Extracted page text data:
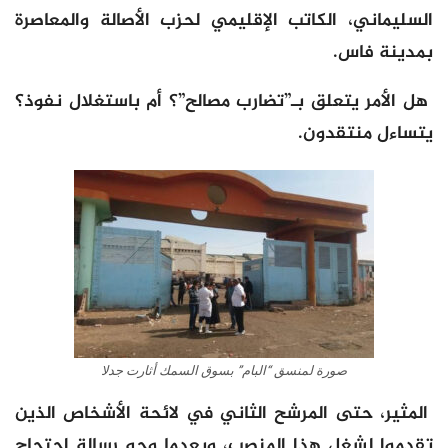
السليماني، الكاتب الإقليمي لحزب الأصالة والمعاصرة
بمدينة فاس.
هل الأمر يتعلق بـ”تضارب مصالح”؟ أم باستغلال نفوذ؟
يتساءل منتقدون.
صورة لمنسق “البام” بسوق السمك أثارت جدلا
المثير، حتى المرشح الثاني في لائحة الأشخاص الذين
تقدموا لشغل هذا المنصب، وبعدما وجه رسالة احتجاج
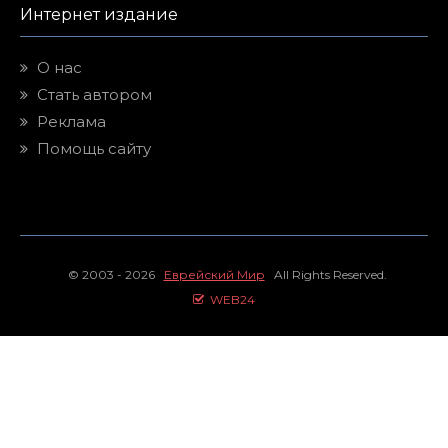
Интернет издание
О нас
Стать автором
Реклама
Помощь сайту
© 2003 - 2026
Еврейский Мир
All Rights Reserved.
WEB24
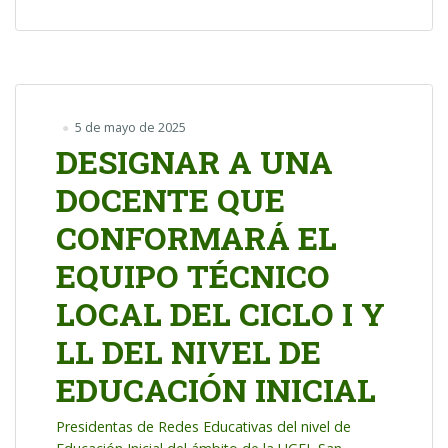
5 de mayo de 2025
DESIGNAR A UNA
DOCENTE QUE
CONFORMARÁ EL
EQUIPO TÉCNICO
LOCAL DEL CICLO I Y
LL DEL NIVEL DE
EDUCACIÓN INICIAL
Presidentas de Redes Educativas del nivel de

ACTION ITEM → Nothing but the lines from the line containing "تقدموا لشغل هذا" to the end of the records above should be repeated, exactly and with every picture omitted.

EXERCISE RESPONSE →
تقدموا لشغل هذا المنصب، وبعدما وجه رسالة احتجاج
Интернет издание
О нас
Стать автором
Реклама
Помощь сайту
© 2003 - 2026
Еврейский Мир
All Rights Reserved.
WEB24
5 de mayo de 2025
DESIGNAR A UNA
DOCENTE QUE
CONFORMARÁ EL
EQUIPO TÉCNICO
LOCAL DEL CICLO I Y
LL DEL NIVEL DE
EDUCACIÓN INICIAL
Presidentas de Redes Educativas del nivel de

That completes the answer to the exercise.